One of the cool things about attending trade shows overseas is exposure to companies, products and services that we wouldn’t normally see in Australia. At Qualcomm’s stand (which is one of the larger ones at the show), they’re showing off a number of products and services that use their technology, including Rovio – makers of Angry Birds – who use some of Qualcomm’s server infrastructure to power their online game streaming service, <Hatch.
Hatch has been around since late last year, and is a subscription gaming service with over a hundred popular apps loaded up for you to play anytime, anywhere. It offers social interaction and realtime vs play and is currently in beta in 16 European countries.
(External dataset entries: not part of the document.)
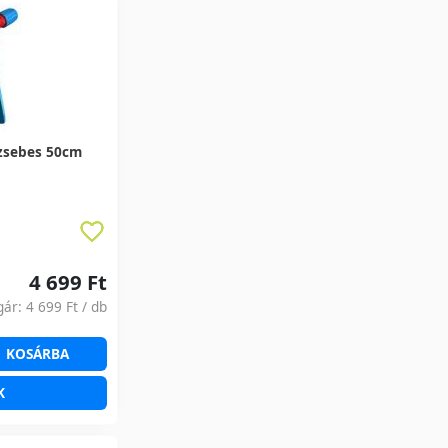
zsebes 50cm
4 699 Ft
gár:
4 699 Ft
/ db
KOSÁRBA
K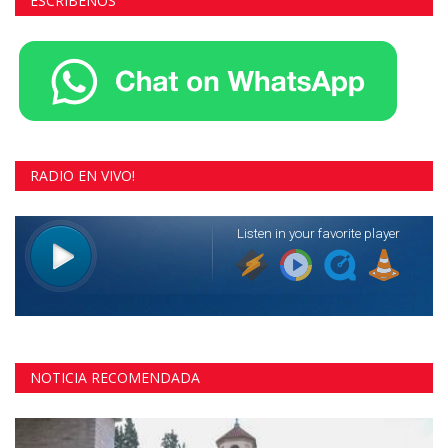
ESCRIBENOS
RADIO EN VIVO!
NOTICIA RECOMENDADA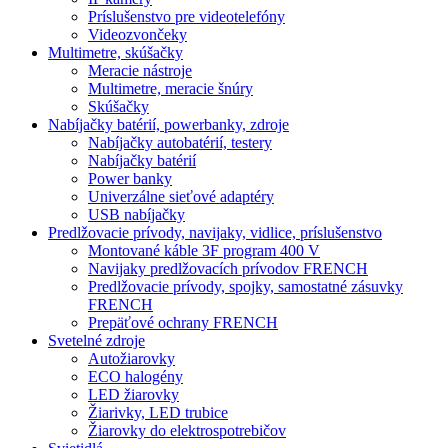
Príslušenstvo pre videotelefóny
Videozvončeky
Multimetre, skúšačky
Meracie nástroje
Multimetre, meracie šnúry
Skúšačky
Nabíjačky batérií, powerbanky, zdroje
Nabíjačky autobatérií, testery
Nabíjačky batérií
Power banky
Univerzálne sieťové adaptéry
USB nabíjačky
Predlžovacie prívody, navijaky, vidlice, príslušenstvo
Montované káble 3F program 400 V
Navijaky predlžovacích prívodov FRENCH
Predlžovacie prívody, spojky, samostatné zásuvky
FRENCH
Prepäťové ochrany FRENCH
Svetelné zdroje
Autožiarovky
ECO halogény
LED žiarovky
Žiarivky, LED trubice
Žiarovky do elektrospotrebičov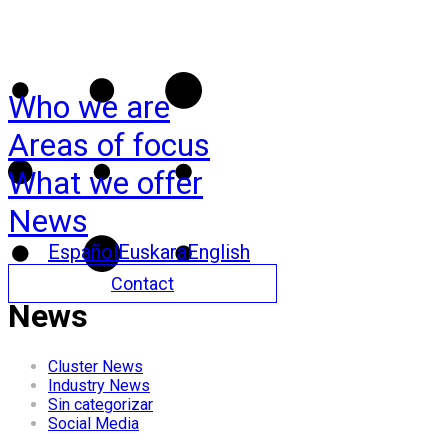
Who we are
Areas of focus
What we offer
News
Español
Euskara
English
Contact
News
Cluster News
Industry News
Sin categorizar
Social Media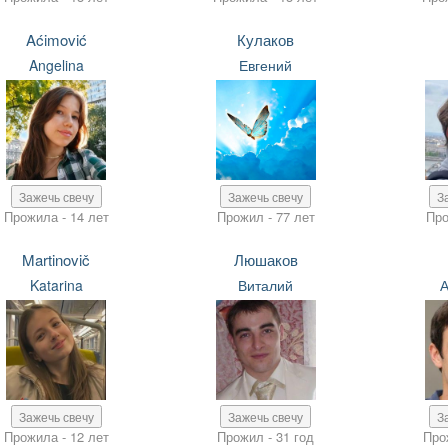
Aćimović
Кулаков
Angelina
Евгений
Зажечь свечу
Зажечь свечу
З
Прожила - 14 лет
Прожил - 77 лет
Про
Martinovič
Люшаков
Katarina
Виталий
А
Зажечь свечу
Зажечь свечу
З
Прожила - 12 лет
Прожил - 31 год
Про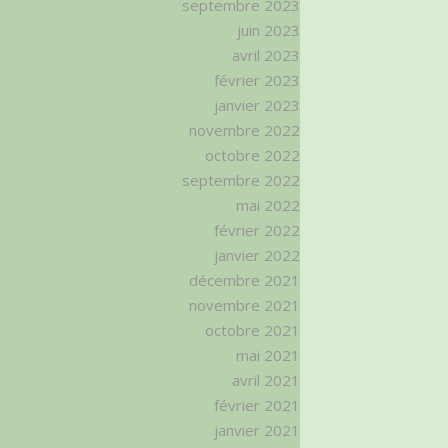
septembre 2023
juin 2023
avril 2023
février 2023
janvier 2023
novembre 2022
octobre 2022
septembre 2022
mai 2022
février 2022
janvier 2022
décembre 2021
novembre 2021
octobre 2021
mai 2021
avril 2021
février 2021
janvier 2021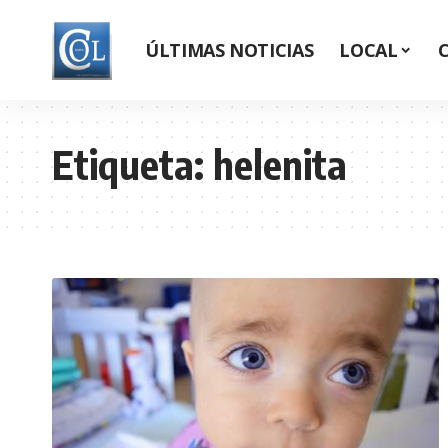
ÚLTIMAS NOTICIAS
LOCAL
Etiqueta:
helenita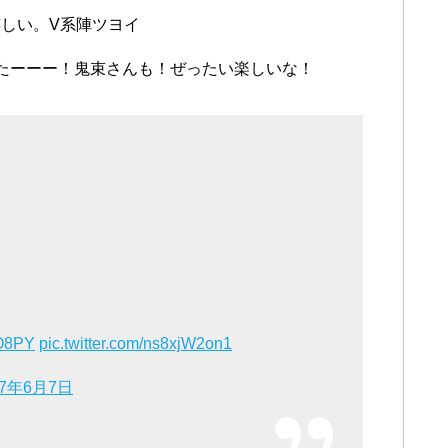
しい。V系陣ツヨイ
たーーー！鬼束さんも！ぜったい楽しいな！
vO8PY
pic.twitter.com/ns8xjW2on1
17年6月7日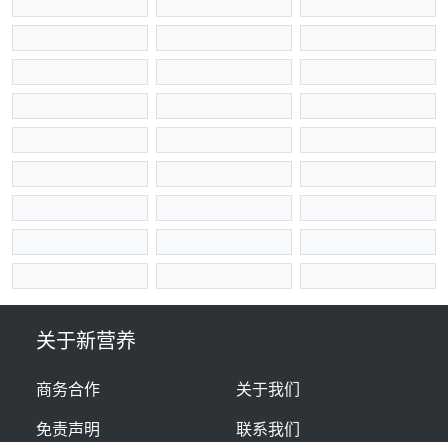
关于新营养
商务合作
关于我们
免责声明
联系我们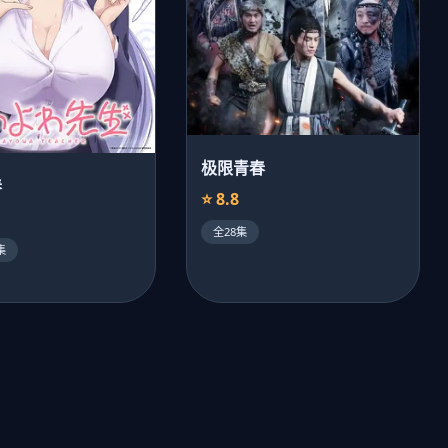
极限青春
春
⭐ 8.8
全28集
集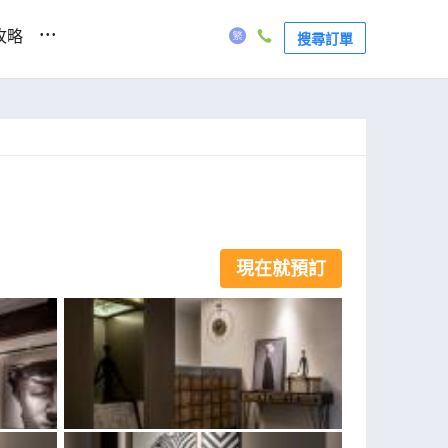
...
攻略
搜尋訂單
現在就預訂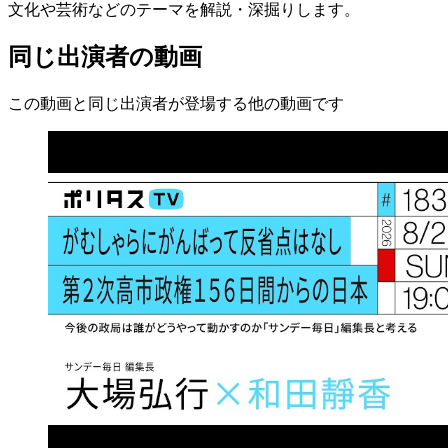
文化や芸術などのテーマを解説・深掘りします。
同じ出演者の動画
この動画と同じ出演者が登場する他の動画です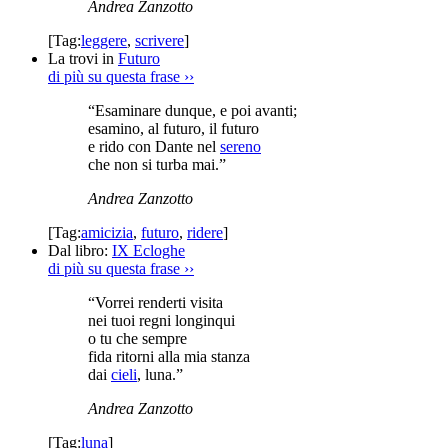
Andrea Zanzotto
[Tag:
leggere
,
scrivere
]
La trovi in
Futuro
di più su questa frase
››
“Esaminare dunque, e poi avanti;
esamino, al futuro, il futuro
e rido con Dante nel
sereno
che non si turba mai.”
Andrea Zanzotto
[Tag:
amicizia
,
futuro
,
ridere
]
Dal libro:
IX Ecloghe
di più su questa frase
››
“Vorrei renderti visita
nei tuoi regni longinqui
o tu che sempre
fida ritorni alla mia stanza
dai
cieli
, luna.”
Andrea Zanzotto
[Tag:
luna
]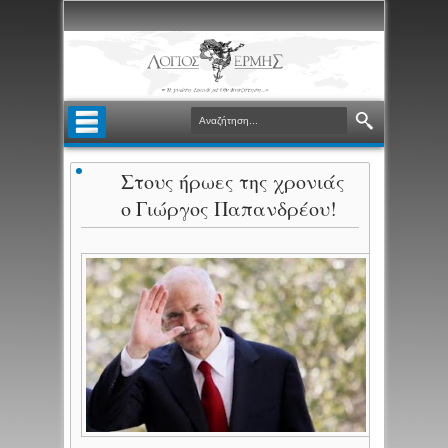
Στους ήρωες της χρονιάς
ο Γιώργος Παπανδρέου!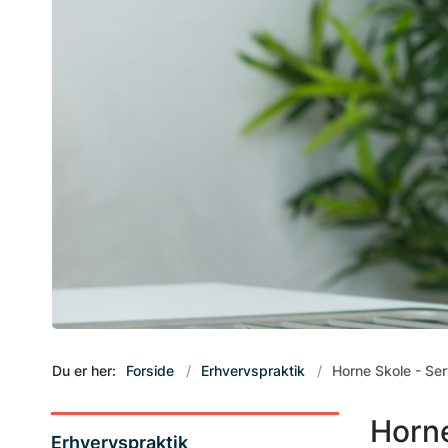
Du er her:
Forside
Erhvervspraktik
Horne Skole - Ser
Horne
Erhvervspraktik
The games are essentially Android APKs, with some Hatch SDKs included so they can interact with other users and show leaderboards etc from the service.
While it’s billed as “Netflix for games”, Rovio is keen to point out that it functions a little differently. Instead of just playing a game on a remote server and streaming the video output, Hatch actually renders and handles your input locally on your device. Rovio representatives are pretty proud of this fact, and it means your stream doesn’t suddenly go low-res if your bandwidth drops.
Hatch’s demo on Qualcomm’s stand was a vs mode of Angry Birds, running off the their servers in France. Besides a few initial connectivity issues (common for tradeshows) we had a quick fluid and fun experience.
Unfortunately, if we were to sign up for Hatch in Australia, we’ll get absolutely killed by server latency. There’s a desire on Rovio’s part to expand Hatch to multiple territories – including ours – but they probably need to focus on getting out of beta first.
I went up against the booth staff, with a Big Red plushie at stake … and lost. But got the plushie anyway!
Thanks, Hatch! Hope to see you come to Australia soon!